New report into Acacia Prison vindicates Union EBA stance

A new report into the Serco-run Acacia prison has found significant issues with staffing levels, which is also one of the main issues of contention in current Enterprise Bargaining Agreement negotiations.

A report by the Inspector of Custodial Services has found that staff reported being overwhelmed by their workload and were concerned about staff shortages.

WA Prison Officers’ Union Secretary John Welch said the report found that Prison Officers had repeatedly raised concerns there was not enough custodial staff to run basic operational duties.

“Our members have been saying for months that the prison has some serious issues with staffing levels, and this report reflects that position,” said Mr Welch.

Mr Welch said the company’s refusal to consult with the unions about staffing levels was one of the main reasons Prison Officers and staff at Acacia had voted overwhelmingly to reject an EBA offer from Serco.

The ballot, which closed on Monday, returned an 83% ‘No’ vote out of the 294 people who voted.

Serco took its EBA offer direct to members through a private ballot after negotiations broke down with the WA Prison Officers’ Union and the CPSU/CSA.

Mr Welch said the members of the two unions have a number of concerns about the conditions outlined in Serco’s offer.

“Our members are concerned that the new EBA attempts to undermine the unions’ right to represent them in the workplace,” Mr Welch said.

“Serco has attempted to change the consultative process in ways that will make it harder for members’ rights to be upheld.

“The company also wants to change the dispute resolution process to exclude items that are not listed in the EBA.

“This means that any unforeseen issues which crop up will not be able to be disputed by the unions. Since we don’t have a crystal ball, this seems unfair.”

Mr Welch said the fact that the ballot returned an 83% ‘No’ vote showed how strongly members felt about securing the right to be represented by their unions.

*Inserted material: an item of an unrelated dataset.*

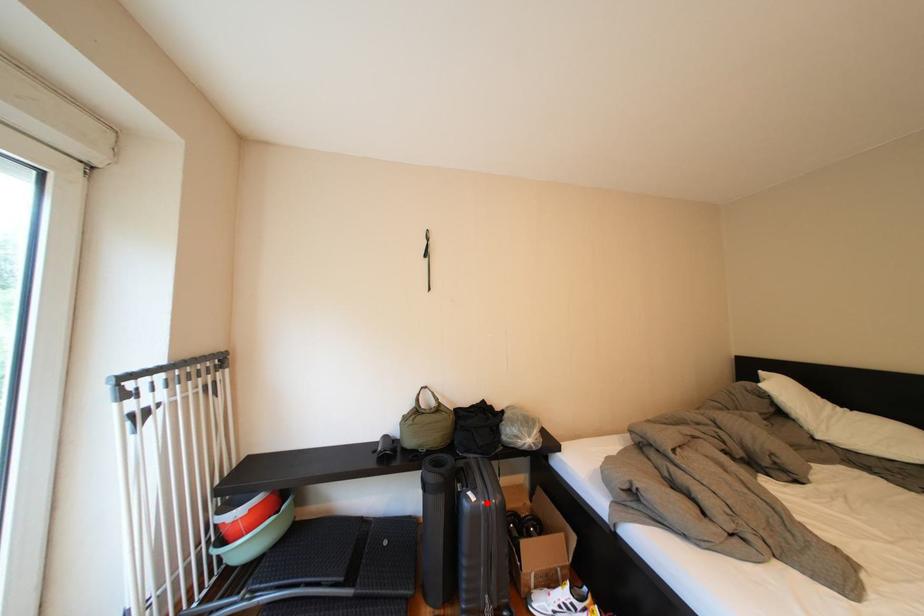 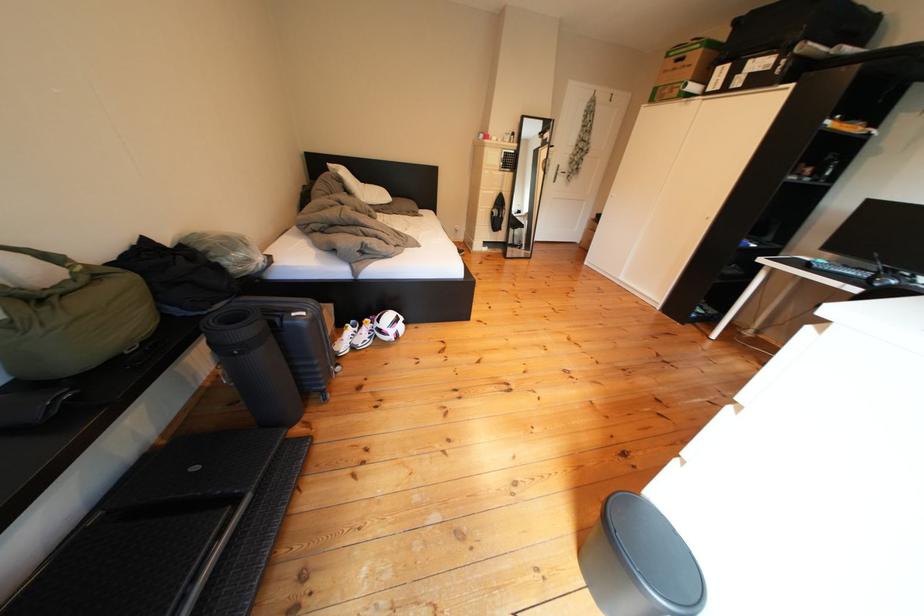 Question: I am providing you with two images of the same scene from different viewpoints. In image1, a red point is highlighted. Considering the same 3D point in image2, which of the following is correct?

“Our members have legitimate concerns about the low staffing levels at Acacia and believe that this is a threat to their safety,” he said.

“They would like the unions to be consulted on staffing levels, but the company has refused point blank.

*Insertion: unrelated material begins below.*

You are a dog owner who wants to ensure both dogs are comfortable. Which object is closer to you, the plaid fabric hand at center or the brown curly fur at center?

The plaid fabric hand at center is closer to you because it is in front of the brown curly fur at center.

“The EBA at the Serco-run Wandoo prison allows for the unions to be consulted over staffing, and we don’t see why Acacia should be any different.”

Mr Welch said he hoped the Inspector of Custodial Services report would convince Serco that there were issues with staffing and that it would now come back to the negotiating table so a new EBA could be reached.

The company has offered workers a wage rise of 4.5% a year over 3 years, which Mr Welch said the unions’ members would be happy to accept as long as it is applied to all employees equally.